THE CATHOLICITY OF THE GOSPEL

‘What God hath cleansed, that call not thou common.’

Acts 11:9

What a beautiful instance we have here of the Saviour speaking from heaven. Therefore it has peculiar force. It testifies as to what Jesus had done: ‘what God hath cleansed’; and it speaks to those whom He has cleansed and says that from the time of their cleansing nothing can henceforth make them common or unclean.

I. The universality of the Gospel.—There is a dispensational truth in this utterance. It is the beautiful truth that God no longer distinguishes between Israel and the Gentiles, and now for the first time St. Peter, the one who had always been of the most strict and exclusive of the Hebrews, was instructed in the universal character of the Gospel. Therefore Peter no longer hesitated when he knew that it was God’s will that all men should be saved. It is a triumph of grace to accept new truth and to live by it. God taught St. Peter that now all the barriers were broken down, and men were to know that salvation was for all.

II. A picture of mankind.—In the vessel let down from heaven were all kinds of beasts of the earth, and creeping things, and four-footed beasts, and fowls of the air. It seems to be a general summary intended to represent the whole creation, and is symbolical of man in his totality as divided into nations, into families, into households, and also as symbolising each individual considered in the many departments and characteristics of his being. Men differ from each other remarkably, and yet all are bound together without distinction, in one sheet for the purpose of God.

III. What is the purpose of thus bringing together all these nations, these congregations, these households, these individual men into one sheet? It is that they may learn to know God and to realise their own impotence and degradation; that they may know that all are equal in the sight of God.

IV. Some practical conclusions.

(a) This truth does away with self-righteousness. You may think you are an eagle and that others are the poor crawling worms. All are equal—there is no difference. If you begin to glory in yourself, you are done for. Your only salvation is in God’s cleansing.

(b) We learn that our duty is to all nations and peoples and languages. Therefore, go and tell them the story of the Cross.

(c) Never despair of any man. Seek him out to save him, even though he be as the vilest reptile.

(d) There is also a lesson for the careless, the cold, and the unconverted. ‘What God hath cleansed.’ Have you ever thought, when you were giving way to some vile passion or unholy desire, that God had cleansed you?

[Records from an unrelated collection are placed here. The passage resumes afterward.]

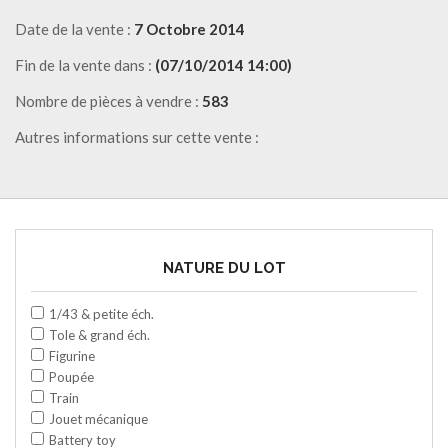
Date de la vente :
7 Octobre 2014
Fin de la vente dans :
(07/10/2014 14:00)
Nombre de pièces à vendre :
583
Autres informations sur cette vente :
NATURE DU LOT
1/43 & petite éch.
Tole & grand éch.
Figurine
Poupée
Train
Jouet mécanique
Battery toy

What right have you to defile—to treat as a common thing, to pollute—the body of humiliation which God hath cleansed? Never call it common; never use it for anything low; never use your tongue to speak vile, unholy things; never use your eyes to look on impure sights; never use your hands to perform unrighteous acts.

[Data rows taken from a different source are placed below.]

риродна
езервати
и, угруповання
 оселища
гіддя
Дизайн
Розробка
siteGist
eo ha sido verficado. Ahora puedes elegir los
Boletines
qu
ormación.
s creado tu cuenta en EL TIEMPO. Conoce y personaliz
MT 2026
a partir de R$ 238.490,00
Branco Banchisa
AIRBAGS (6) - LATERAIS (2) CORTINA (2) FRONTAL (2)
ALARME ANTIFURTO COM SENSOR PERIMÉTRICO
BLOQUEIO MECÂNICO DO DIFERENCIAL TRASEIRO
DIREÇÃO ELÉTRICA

(e) God hath cleansed you, should you then be groaning under the bondage of some sin? Recognise the fact that God hath cleansed you; therefore, never again be in bondage to sin as the children of Israel were in Egypt; never be wandering in the wilderness, but take your place in the high places; live in the King’s court in the very presence of God. Never make common what God hath cleansed.

—Rev. Prebendary Webb-Peploe.

Illustrations

(1) ‘What voice it was that gave utterance to these words, we are not told either in the tenth chapter, when the vision is first recorded, or in the eleventh chapter, where St. Peter describes it to those of the circumcision in Judea. But St. Peter in both places describes himself as saying, “Not so, Lord,” thus seeming to recognise the voice of Jesus, with Whom he had been so long and intimately associated a few years before, and Whose will he was now seeking to carry out.’

(2) ‘The difficulty raised by the Jews in admitting the Gentiles to the Church without circumcision led to the matter being thoroughly discussed and settled (cf. 15). The importance of this is shown by the existence for years of a party who would not accept this state of things, and gave much trouble to St. Paul (cf. Galatians 2:11). Had the mind of the Church, then, not been definitely expressed, this party might possibly have triumphed for some time. Here, and in Acts 10:45, the phrase, “They that were of the circumcision” is used to describe Jewish Christians generally. Afterwards (Galatians 2:12) it is used of the party referred to above, who insisted on circumcision as a necessary preliminary to baptism. In using it here probably Luke had the later development of this party in his mind. “Nothing doubting” (Acts 5:12) implies “making no distinction.” This is the great mark of the Catholic Church in contrast to a limited religion like Judaism. In the Church all distinctions of race and position disappear (cf. Acts 10:36). The phrase in Acts 10:20 is different.’